But beyond that, because NVIDIA controls CUDA and their GPUs, they control the entire stack. Software, firmware, and hardware. This is the same thing that gives Apple a killer advantage on their platforms. NVIDIA has the same thing, and even aside from programmer productivity/ease (which, as we’ve learned over the years, is itself huge), stuff in CUDA just magically works much better. Behind the scenes, CUDA performs significant optimizations.
Additionally, as new GPUs come out, as they inevitably do, CUDA continues to be forward and backward-compatible (depending on the features you use), and you continue to reap the benefits of even better hardware and firmware that NVIDIA continues to pump out.
CUDA is as high a barrier as the hardware
One of the primary arguments about why the hardware is what matters in the AI compute war is that it’s easy to see why that is a “hard” barrier. If you can’t make the hardware, well, you’re just out of luck.

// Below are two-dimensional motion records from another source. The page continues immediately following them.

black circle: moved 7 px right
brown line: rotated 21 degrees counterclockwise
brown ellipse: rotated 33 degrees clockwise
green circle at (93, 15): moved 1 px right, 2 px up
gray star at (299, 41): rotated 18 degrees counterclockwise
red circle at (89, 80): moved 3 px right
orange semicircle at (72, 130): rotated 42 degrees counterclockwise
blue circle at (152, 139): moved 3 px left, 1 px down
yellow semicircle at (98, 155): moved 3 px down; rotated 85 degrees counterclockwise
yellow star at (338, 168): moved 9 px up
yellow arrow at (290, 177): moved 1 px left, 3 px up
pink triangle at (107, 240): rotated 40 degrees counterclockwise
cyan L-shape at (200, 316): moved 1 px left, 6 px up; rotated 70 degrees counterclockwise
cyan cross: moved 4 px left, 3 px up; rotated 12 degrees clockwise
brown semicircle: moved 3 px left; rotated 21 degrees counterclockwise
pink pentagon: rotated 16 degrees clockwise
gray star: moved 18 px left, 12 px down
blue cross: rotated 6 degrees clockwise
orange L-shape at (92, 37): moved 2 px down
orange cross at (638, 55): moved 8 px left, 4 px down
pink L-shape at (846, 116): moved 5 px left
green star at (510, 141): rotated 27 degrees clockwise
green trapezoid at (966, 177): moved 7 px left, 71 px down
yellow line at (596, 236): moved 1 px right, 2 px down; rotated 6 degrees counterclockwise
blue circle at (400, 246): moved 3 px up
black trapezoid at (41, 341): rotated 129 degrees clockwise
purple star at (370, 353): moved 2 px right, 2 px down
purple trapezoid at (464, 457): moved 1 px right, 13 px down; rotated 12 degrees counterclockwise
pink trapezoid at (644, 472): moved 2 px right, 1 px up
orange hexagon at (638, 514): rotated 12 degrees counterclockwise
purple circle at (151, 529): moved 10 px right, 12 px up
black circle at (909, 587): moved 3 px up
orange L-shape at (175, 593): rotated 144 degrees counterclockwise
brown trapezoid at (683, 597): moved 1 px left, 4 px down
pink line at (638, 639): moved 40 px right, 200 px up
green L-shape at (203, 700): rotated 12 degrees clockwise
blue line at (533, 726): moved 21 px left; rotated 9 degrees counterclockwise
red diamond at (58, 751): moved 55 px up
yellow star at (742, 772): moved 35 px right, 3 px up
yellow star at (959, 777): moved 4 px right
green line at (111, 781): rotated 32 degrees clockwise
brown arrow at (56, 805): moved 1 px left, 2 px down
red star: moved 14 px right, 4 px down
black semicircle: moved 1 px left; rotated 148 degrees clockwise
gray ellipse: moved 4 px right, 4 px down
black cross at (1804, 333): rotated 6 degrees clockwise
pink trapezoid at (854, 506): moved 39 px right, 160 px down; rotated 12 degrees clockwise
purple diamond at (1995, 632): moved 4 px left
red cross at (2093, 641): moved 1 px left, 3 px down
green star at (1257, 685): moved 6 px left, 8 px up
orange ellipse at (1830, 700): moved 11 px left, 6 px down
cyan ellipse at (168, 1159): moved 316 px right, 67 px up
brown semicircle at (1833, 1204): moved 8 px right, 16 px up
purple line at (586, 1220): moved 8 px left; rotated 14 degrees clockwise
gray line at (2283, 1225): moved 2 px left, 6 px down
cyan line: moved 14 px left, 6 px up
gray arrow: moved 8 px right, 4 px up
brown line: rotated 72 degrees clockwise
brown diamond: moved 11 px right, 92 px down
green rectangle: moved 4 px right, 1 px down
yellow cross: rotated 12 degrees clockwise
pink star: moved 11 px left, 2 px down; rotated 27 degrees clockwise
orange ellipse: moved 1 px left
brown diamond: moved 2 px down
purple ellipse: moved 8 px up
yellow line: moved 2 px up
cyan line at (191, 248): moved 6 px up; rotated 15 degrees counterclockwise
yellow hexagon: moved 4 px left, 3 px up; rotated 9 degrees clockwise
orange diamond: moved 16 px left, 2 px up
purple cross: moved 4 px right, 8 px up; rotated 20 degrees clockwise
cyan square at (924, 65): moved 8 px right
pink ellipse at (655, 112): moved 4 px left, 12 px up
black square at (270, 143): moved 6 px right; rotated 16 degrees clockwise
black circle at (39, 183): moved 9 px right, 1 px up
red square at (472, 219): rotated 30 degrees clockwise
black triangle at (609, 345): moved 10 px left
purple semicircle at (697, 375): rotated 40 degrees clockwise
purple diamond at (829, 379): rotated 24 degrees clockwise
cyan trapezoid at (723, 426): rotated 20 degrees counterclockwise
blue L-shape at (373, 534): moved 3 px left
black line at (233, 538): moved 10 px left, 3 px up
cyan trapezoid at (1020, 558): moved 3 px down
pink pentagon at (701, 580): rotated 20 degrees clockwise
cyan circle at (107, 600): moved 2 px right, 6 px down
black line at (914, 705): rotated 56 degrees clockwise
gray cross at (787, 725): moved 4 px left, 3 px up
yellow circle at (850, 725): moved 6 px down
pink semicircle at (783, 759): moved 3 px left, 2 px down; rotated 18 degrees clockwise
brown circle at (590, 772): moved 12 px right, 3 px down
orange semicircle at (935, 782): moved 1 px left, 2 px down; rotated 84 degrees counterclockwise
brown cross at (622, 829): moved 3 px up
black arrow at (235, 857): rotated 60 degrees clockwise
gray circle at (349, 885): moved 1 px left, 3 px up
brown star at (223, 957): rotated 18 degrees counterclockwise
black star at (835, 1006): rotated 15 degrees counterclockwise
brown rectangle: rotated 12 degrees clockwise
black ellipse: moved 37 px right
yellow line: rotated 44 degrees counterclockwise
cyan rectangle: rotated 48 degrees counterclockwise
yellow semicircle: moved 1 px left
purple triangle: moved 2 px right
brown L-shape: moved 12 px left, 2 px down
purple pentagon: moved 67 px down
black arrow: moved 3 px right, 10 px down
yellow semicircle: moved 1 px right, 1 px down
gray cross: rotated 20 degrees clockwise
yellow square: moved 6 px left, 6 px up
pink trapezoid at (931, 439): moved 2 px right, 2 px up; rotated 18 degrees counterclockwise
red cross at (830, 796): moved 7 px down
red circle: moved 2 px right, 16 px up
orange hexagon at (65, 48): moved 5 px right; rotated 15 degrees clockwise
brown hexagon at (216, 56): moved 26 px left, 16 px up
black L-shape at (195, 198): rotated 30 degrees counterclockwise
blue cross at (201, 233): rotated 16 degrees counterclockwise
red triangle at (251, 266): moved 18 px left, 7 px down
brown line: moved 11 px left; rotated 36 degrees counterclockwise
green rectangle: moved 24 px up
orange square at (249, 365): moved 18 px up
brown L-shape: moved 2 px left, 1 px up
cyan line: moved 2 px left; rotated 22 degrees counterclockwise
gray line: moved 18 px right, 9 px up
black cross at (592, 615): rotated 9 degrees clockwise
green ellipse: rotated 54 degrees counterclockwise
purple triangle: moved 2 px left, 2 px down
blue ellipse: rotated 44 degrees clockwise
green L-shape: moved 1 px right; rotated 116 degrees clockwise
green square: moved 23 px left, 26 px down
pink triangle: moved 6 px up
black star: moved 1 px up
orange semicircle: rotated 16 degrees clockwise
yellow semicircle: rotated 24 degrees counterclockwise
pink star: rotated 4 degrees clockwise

However, if that were the case, we shouldn’t be seeing such tepid adoption (if it exists at all) of AMD in AI workloads. AMD is worse, sure, but it’s not that far behind, and if you’re stuck with massive waitlists and impossible-to-get NVIDIA GPUs, why wouldn’t you do AMD?
The answer is CUDA.
AMD has its own “drop-in” replacement for CUDA called ROCm, which for the longest time didn’t even support floating-point operations (meaning, for non-technical folks, decimals). It has a lot of the same primitives, it just sucks.
Even if you were an ambitious PhD in computer science who is also an outstanding programmer who somehow wants to write a new AI-related library in OpenCL or Vulcan or whatever, you still wouldn’t get the performance you could with CUDA (at least not without a massive amount of extra low-level programming effort).
In reality, although I know this is strange to non-PhD/technical/academic readers, most PhDs in computer science, engineering, and statistics actually kind of suck at programming, unless their specialty is programming languages. They aren’t motivated by trying to do fancy stuff with writing code. Additionally, they have enough headaches and time pressure, why would they deliberately choose to make life harder on themselves?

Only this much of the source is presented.